Oil markets fell on Thursday after a one-day spike as worries about high supplies returned to haunt traders, while the dollar pressed on with its rally which weighed on commodities priced in the currency. Benchmark Brent and US crude, however, ended off the day's lows as stocks on Wall Street hit record highs in late afternoon trade, lending some optimism to oil.
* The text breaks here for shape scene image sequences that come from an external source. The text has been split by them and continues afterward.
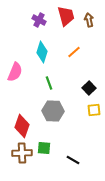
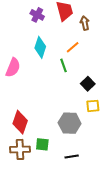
brown arrow: (89, 20) -> (85, 23), moved
green line: (49, 83) -> (64, 65), moved
gray hexagon: (53, 111) -> (70, 123), moved
black line: (73, 160) -> (72, 156), turned -40

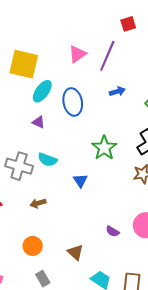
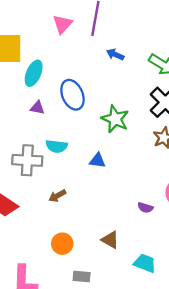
blue arrow: (117, 91) -> (115, 54), turned -126
blue ellipse: (73, 102) -> (72, 95), moved
blue triangle: (80, 181) -> (98, 161), turned -35
gray rectangle: (43, 279) -> (82, 276), turned -42

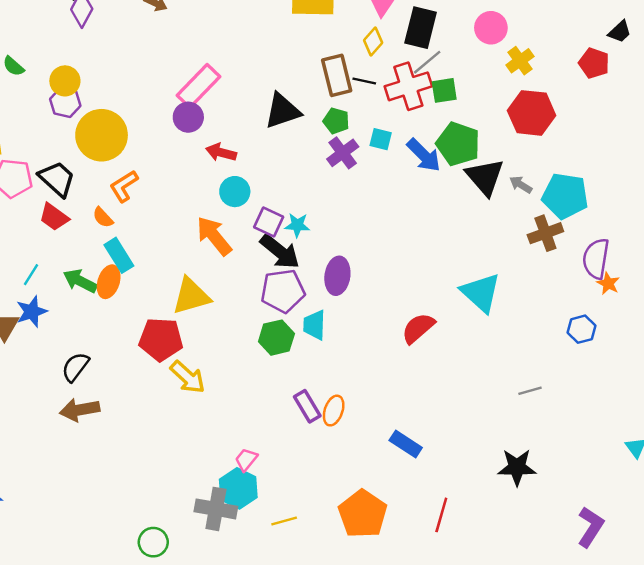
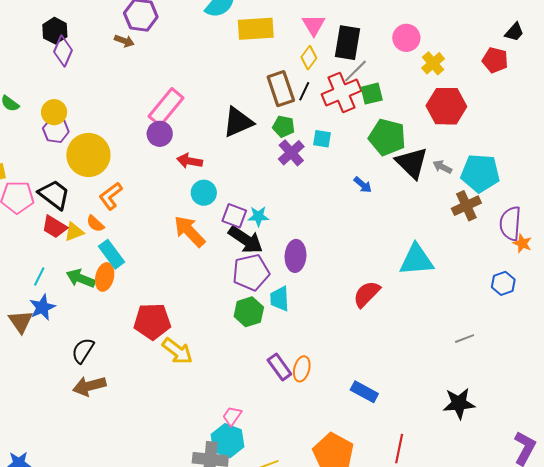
black line: (364, 81) -> (304, 91), turned -72
blue arrow: (424, 155) -> (363, 185), moved, size x0.6
cyan triangle: (481, 293) -> (416, 260), turned -42
yellow triangle: (191, 296) -> (74, 232), moved, size x0.6

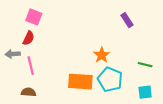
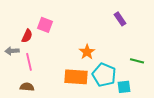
pink square: (34, 17) -> (45, 25), moved
orange star: (102, 55) -> (87, 52), moved
cyan square: (145, 92) -> (124, 87), moved

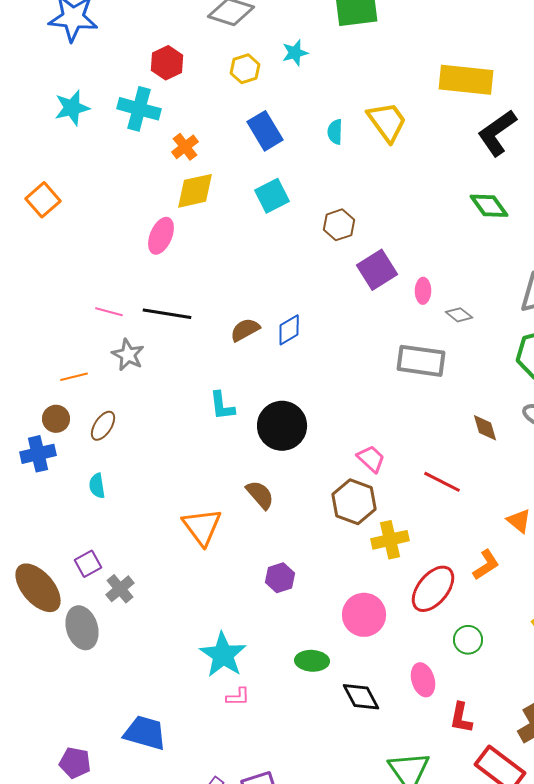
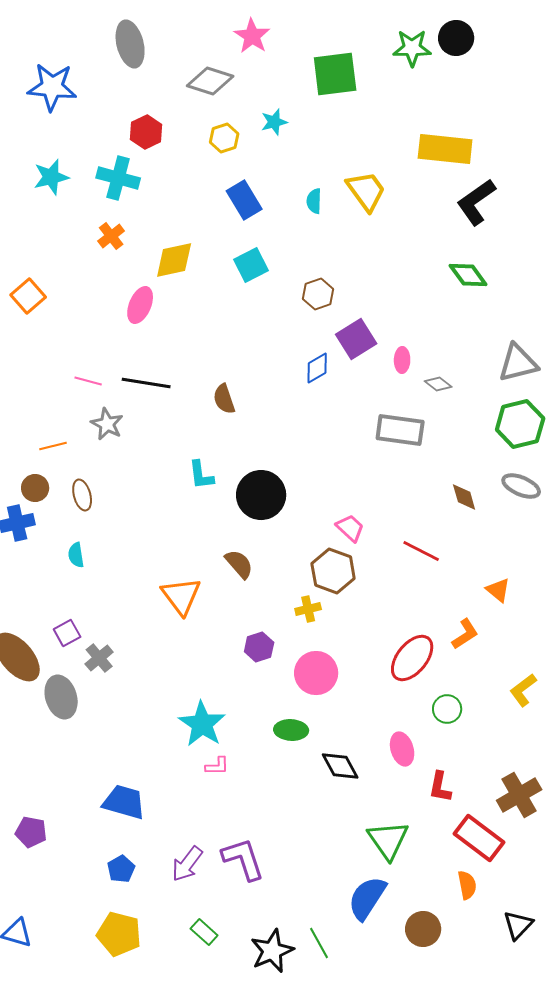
orange cross: (185, 147) -> (111, 236), moved
orange square: (43, 200) -> (28, 296), moved
brown semicircle: (245, 330) -> (224, 399), turned -80
blue diamond: (289, 330) -> (317, 368), moved
brown ellipse: (103, 426) -> (82, 495), turned -48
yellow cross: (390, 540) -> (308, 609), moved, size x0.7
pink circle: (364, 615) -> (316, 673), moved
purple pentagon: (75, 763) -> (31, 832), moved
At the close, Brent's front-month was down 9 cents at $82.86 a barrel, compared to its 90 cent-fall earlier in the day. US crude finished down 77 cents at $77.91, after tumbling as much as $1.56 during the session. Prices rose a day ago after rumours of a Saudi pipeline blast and data showing US crude inventory builds at just a fifth of levels forecast last week. Brent finished Wednesday's session slightly higher while US crude jumped nearly 2 percent.
On Thursday, oil prices came under renewed pressure after Opec's insistence that it was "not panicking" over the near 30 percent fall in Brent's value since June. Traders took that to mean there will be no output cuts at Opec's November 27 meeting. The dollar rallied to a more than two-year high against the euro after the European Central Bank kept interest rates at record lows. The greenback was also boosted by data showing fewer filings of new US unemployment benefit claims in the previous week.
"We don't seem to have any ability by any oil producer to cut production," said Gene McGillian, senior analyst at Tradition Energy in Stamford, Connecticut. "But we have fears of an European recession, lower-than-expected Chinese growth and strong US recovery that is boosting the dollar." "We may look oversold on oil but until we get the factors for a sustained rebound, I don't think we have hit bottom."
Oil traders were also wary about the possibility of an Iranian nuclear agreement soon that could ease sanctions on Tehran's crude exports, adding to global production. US Secretary of State John Kerry said on Wednesday a deal between Iran and six world powers would be harder to achieve after a November 24 deadline, suggesting a degree of urgency ahead of planned talks in Oman next week.
Samuel Ciszuk, senior adviser on supply security at the Swedish Energy Agency, told the Reuters Global Oil Forum on Wednesday he gave a 50-50 chance for a deal or compromise being reached on Iran. Not everyone is gloomy with their oil outlook though. North Dakota oil producer Continental Resources is among the few betting on a rally. "We have elected to monetize nearly all of our outstanding oil hedges, allowing us to fully participate in what we anticipate will be an oil price recovery," Harold Hamm, chief executive at the firm, said.